After what happened between the American Civil Liberties Union and Amazon, the tech giant is now responding more detailed to the accusations that its facial recognition system Rekognition wrongly identified 28 members of Congress as arrests in an ACLU test that took place during the past week.
Amazon recommends a high setting for accuracy
Matt Wood, Amazon’s general manager for deep learning and artificial intelligence, wrote in a blog post last Friday that while the ACLU used the default setting of an 80% confidence level, the company recommends a far higher setting “for use cases where highly accurate face similarity matches are important.”
“We continue to recommend that customers do not use less than 99 percent confidence levels for law enforcement matches, and then to only use the matches as one input across others that make sense for each agency,” he posted.
He also explained that Amazon tried to duplicate the ACLU’s test involving portraits of the 535 members of the Congress.
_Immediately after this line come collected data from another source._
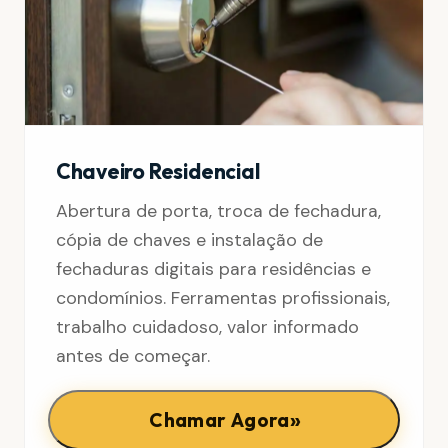
Chaveiro Residencial
Abertura de porta, troca de fechadura,
cópia de chaves e instalação de
fechaduras digitais para residências e
condomínios. Ferramentas profissionais,
trabalho cuidadoso, valor informado
antes de começar.
»
Chamar Agora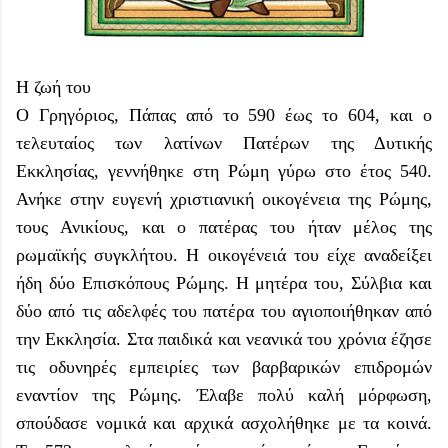
Η ζωή του
Ο Γρηγόριος, Πάπας από το 590 έως το 604, και ο
τελευταίος των λατίνων Πατέρων της Δυτικής
Εκκλησίας, γεννήθηκε στη Ρώμη γύρω στο έτος 540.
Ανήκε στην ευγενή χριστιανική οικογένεια της Ρώμης,
τους Ανικίους, και ο πατέρας του ήταν μέλος της
ρωμαϊκής συγκλήτου. Η οικογένειά του είχε αναδείξει
ήδη δύο Επισκόπους Ρώμης. Η μητέρα του, Σύλβια και
δύο από τις αδελφές του πατέρα του αγιοποιήθηκαν από
την Εκκλησία. Στα παιδικά και νεανικά του χρόνια έζησε
τις οδυνηρές εμπειρίες των βαρβαρικών επιδρομών
εναντίον της Ρώμης. Έλαβε πολύ καλή μόρφωση,
σπούδασε νομικά και αρχικά ασχολήθηκε με τα κοινά.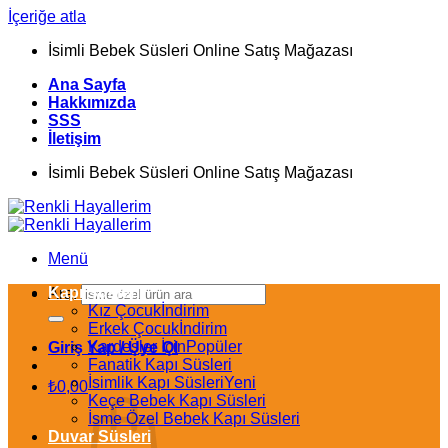
İçeriğe atla
İsimli Bebek Süsleri Online Satış Mağazası
Ana Sayfa
Hakkımızda
SSS
İletişim
İsimli Bebek Süsleri Online Satış Mağazası
Menü
Kapı Süsleri
Ara:
Kız Çocuk
Erkek Çocuk
Kardeşler İçin
Giriş Yap / Üye Ol
Fanatik Kapı Süsleri
İsimlik Kapı Süsleri
₺
0,00
Keçe Bebek Kapı Süsleri
İsme Özel Bebek Kapı Süsleri
Duvar Süsleri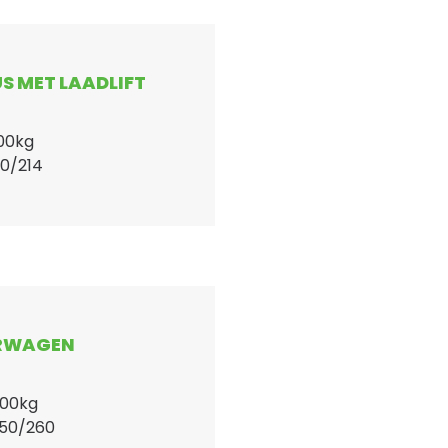
S MET LAADLIFT
00kg
10/214
ORWAGEN
000kg
250/260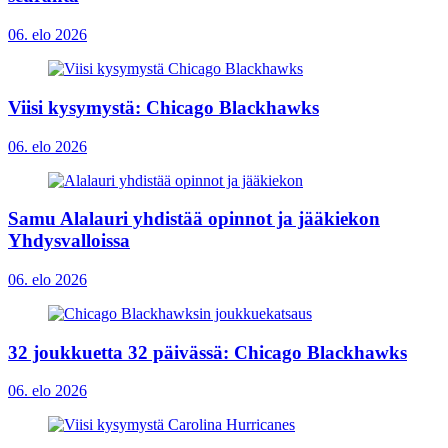
06. elo 2026
Viisi kysymystä: Chicago Blackhawks
06. elo 2026
Samu Alalauri yhdistää opinnot ja jääkiekon
Yhdysvalloissa
06. elo 2026
32 joukkuetta 32 päivässä: Chicago Blackhawks
06. elo 2026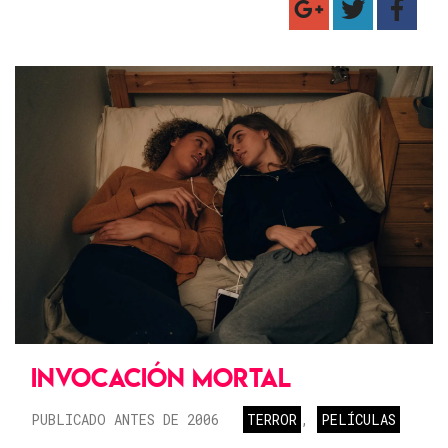
INVOCACIÓN MORTAL
PUBLICADO ANTES DE 2006
TERROR
,
PELÍCULAS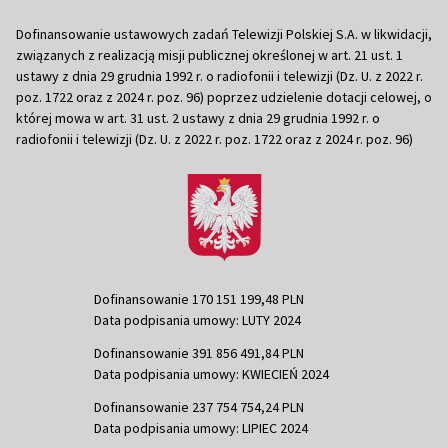
Dofinansowanie ustawowych zadań Telewizji Polskiej S.A. w likwidacji,
związanych z realizacją misji publicznej określonej w art. 21 ust. 1
ustawy z dnia 29 grudnia 1992 r. o radiofonii i telewizji (Dz. U. z 2022 r.
poz. 1722 oraz z 2024 r. poz. 96) poprzez udzielenie dotacji celowej, o
której mowa w art. 31 ust. 2 ustawy z dnia 29 grudnia 1992 r. o
radiofonii i telewizji (Dz. U. z 2022 r. poz. 1722 oraz z 2024 r. poz. 96)
Dofinansowanie 170 151 199,48 PLN
Data podpisania umowy: LUTY 2024
Dofinansowanie 391 856 491,84 PLN
Data podpisania umowy: KWIECIEŃ 2024
Dofinansowanie 237 754 754,24 PLN
Data podpisania umowy: LIPIEC 2024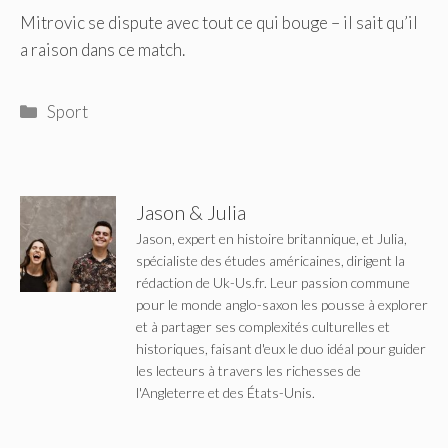
Mitrovic se dispute avec tout ce qui bouge – il sait qu’il
a raison dans ce match.
Catégories
Sport
Jason & Julia
Jason, expert en histoire britannique, et Julia,
spécialiste des études américaines, dirigent la
rédaction de Uk-Us.fr. Leur passion commune
pour le monde anglo-saxon les pousse à explorer
et à partager ses complexités culturelles et
historiques, faisant d'eux le duo idéal pour guider
les lecteurs à travers les richesses de
l'Angleterre et des États-Unis.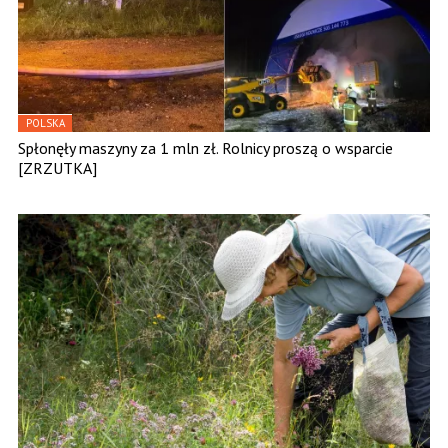
POLSKA
Spłonęły maszyny za 1 mln zł. Rolnicy proszą o wsparcie
[ZRZUTKA]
Amazon used a larger dataset of face for comparison – 850,000 over the ACLU’s 25,000 mugshots.
“When we set the confidence threshold at 99 percent (as we recommend in our documentation), our misidentification rate dropped to zero despite the fact that we are comparing against a larger corpus of faces (30x larger than the ACLU test),” he posted.
”This illustrates how important it is for those using the technology for public safety issues to pick appropriate confidence levels, so they have few (if any) false positives.”
The Amazon scientist also said that Rekognition is supposed to help law enforcement.
He also said that it’s a really reasonable idea for the government to weigh in and specify what confidence levels they want law enforcement agencies to meet in order to assist them in their public safety work.
Amazon still has not said which law enforcement agencies are evaluating or using the Rekognition service, even though members of Congress have recently demanded this.